Records for the task START

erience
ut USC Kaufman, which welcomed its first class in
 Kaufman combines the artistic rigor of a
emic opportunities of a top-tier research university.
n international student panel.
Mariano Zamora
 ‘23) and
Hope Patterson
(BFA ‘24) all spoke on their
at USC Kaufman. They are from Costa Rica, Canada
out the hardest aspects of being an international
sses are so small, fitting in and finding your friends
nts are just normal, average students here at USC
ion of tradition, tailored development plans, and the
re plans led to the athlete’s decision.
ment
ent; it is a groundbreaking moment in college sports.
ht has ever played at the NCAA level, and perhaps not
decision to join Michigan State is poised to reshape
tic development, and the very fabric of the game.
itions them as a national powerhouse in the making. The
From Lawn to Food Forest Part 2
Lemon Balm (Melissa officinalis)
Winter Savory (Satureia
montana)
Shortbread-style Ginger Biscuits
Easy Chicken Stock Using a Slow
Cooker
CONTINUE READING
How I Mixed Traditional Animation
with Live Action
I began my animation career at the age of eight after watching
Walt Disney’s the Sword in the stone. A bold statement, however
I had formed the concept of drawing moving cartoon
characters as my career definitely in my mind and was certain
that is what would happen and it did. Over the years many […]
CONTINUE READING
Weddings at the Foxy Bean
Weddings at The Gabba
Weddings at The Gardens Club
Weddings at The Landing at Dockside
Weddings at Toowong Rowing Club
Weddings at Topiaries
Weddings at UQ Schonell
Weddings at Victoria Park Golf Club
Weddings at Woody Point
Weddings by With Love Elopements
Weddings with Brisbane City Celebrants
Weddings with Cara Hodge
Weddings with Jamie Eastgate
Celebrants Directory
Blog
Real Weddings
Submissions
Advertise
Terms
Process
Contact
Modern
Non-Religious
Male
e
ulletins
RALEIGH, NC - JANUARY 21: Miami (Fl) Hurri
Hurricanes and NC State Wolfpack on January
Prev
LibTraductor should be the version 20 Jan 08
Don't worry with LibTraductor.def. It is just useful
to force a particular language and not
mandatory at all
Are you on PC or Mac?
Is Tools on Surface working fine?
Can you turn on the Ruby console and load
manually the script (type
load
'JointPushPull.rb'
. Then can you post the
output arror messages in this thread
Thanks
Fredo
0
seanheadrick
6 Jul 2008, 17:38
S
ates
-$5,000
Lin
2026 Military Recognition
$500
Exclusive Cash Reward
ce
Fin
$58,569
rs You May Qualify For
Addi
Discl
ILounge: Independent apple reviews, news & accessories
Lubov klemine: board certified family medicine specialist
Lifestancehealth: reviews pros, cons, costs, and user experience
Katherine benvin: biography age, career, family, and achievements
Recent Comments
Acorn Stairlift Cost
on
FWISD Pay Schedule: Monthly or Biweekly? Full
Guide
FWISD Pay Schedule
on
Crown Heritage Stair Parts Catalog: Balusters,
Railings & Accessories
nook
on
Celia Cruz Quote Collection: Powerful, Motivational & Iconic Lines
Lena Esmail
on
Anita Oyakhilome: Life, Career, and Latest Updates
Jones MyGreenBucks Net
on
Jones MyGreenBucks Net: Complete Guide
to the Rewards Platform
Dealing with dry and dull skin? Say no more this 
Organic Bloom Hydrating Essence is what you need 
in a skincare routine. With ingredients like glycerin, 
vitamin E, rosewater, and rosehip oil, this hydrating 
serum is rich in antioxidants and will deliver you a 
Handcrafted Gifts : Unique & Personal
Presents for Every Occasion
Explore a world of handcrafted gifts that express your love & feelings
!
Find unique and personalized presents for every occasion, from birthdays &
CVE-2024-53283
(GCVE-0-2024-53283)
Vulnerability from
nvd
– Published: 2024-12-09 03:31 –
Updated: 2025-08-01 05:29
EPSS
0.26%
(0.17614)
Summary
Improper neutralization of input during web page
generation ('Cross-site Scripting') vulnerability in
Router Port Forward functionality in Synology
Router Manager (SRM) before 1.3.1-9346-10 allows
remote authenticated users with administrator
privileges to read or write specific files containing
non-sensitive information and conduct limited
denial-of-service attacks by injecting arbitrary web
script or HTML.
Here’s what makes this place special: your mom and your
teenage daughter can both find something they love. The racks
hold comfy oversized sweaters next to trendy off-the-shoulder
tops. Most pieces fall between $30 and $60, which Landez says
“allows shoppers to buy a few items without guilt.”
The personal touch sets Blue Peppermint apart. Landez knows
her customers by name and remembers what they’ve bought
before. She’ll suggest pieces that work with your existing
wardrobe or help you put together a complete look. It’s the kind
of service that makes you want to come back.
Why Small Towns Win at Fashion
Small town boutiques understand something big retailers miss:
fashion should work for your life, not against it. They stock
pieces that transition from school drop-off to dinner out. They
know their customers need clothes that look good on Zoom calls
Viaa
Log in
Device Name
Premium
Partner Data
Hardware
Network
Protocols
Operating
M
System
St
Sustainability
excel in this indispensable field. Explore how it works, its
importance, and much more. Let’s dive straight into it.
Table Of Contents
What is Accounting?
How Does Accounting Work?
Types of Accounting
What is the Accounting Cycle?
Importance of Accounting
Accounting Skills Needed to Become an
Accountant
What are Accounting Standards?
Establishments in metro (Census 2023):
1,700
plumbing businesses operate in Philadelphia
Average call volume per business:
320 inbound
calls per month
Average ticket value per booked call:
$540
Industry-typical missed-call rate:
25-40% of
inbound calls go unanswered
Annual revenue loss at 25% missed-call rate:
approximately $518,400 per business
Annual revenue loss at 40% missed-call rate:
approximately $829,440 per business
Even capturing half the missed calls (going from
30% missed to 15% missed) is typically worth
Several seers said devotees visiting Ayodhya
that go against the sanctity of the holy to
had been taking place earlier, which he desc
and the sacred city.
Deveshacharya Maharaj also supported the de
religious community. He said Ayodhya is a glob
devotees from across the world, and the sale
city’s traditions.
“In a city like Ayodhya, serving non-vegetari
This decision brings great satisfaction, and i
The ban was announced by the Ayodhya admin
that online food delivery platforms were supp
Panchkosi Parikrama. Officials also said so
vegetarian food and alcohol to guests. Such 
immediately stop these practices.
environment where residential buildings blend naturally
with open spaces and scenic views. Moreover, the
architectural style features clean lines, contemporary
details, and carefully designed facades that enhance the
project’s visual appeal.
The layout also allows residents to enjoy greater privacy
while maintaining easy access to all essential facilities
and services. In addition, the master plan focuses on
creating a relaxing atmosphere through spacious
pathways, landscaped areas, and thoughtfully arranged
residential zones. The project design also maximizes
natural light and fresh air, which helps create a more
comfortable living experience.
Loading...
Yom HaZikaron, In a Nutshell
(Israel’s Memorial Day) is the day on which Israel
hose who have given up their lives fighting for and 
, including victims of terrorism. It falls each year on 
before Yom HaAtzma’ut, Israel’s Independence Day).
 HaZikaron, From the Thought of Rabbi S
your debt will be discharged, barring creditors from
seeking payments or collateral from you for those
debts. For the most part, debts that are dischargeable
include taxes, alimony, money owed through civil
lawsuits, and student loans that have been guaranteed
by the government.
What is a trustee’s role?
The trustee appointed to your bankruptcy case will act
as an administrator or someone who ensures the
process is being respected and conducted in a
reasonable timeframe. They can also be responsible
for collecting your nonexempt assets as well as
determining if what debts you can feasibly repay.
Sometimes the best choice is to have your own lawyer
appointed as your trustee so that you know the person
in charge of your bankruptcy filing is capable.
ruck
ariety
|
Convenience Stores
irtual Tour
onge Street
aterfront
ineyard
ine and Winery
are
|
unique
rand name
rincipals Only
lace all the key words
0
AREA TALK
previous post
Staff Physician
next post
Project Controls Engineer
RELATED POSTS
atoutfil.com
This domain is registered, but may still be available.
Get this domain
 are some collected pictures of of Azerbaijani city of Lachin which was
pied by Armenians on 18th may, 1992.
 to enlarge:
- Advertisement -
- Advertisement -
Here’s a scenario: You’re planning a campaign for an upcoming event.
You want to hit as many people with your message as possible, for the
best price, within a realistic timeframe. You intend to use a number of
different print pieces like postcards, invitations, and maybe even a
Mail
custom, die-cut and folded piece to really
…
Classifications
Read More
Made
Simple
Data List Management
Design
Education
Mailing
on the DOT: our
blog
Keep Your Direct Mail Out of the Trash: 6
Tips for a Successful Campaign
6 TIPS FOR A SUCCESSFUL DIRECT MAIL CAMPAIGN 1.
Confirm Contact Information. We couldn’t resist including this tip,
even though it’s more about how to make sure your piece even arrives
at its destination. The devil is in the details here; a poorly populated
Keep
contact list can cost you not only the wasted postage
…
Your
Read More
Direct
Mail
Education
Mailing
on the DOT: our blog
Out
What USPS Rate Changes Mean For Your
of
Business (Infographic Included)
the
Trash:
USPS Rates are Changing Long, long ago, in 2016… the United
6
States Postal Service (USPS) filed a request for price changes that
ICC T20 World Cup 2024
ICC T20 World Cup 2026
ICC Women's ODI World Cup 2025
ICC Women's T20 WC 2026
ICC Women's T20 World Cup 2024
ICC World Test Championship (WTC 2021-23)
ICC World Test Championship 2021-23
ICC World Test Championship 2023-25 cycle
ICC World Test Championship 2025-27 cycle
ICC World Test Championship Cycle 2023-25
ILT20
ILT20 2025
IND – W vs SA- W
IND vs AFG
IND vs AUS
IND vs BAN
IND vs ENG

Records for the task END

◆ Task to complete ◆
From the entries above, write out only the lines starting at the line that holds "ICC T20 World Cup 2024" and ending at the line that holds "ICC World Test Championship 2023-25 cycle", keeping both and matching them exactly.

◆ Reply ◆
ICC T20 World Cup 2024
ICC T20 World Cup 2026
ICC Women's ODI World Cup 2025
ICC Women's T20 WC 2026
ICC Women's T20 World Cup 2024
ICC World Test Championship (WTC 2021-23)
ICC World Test Championship 2021-23
ICC World Test Championship 2023-25 cycle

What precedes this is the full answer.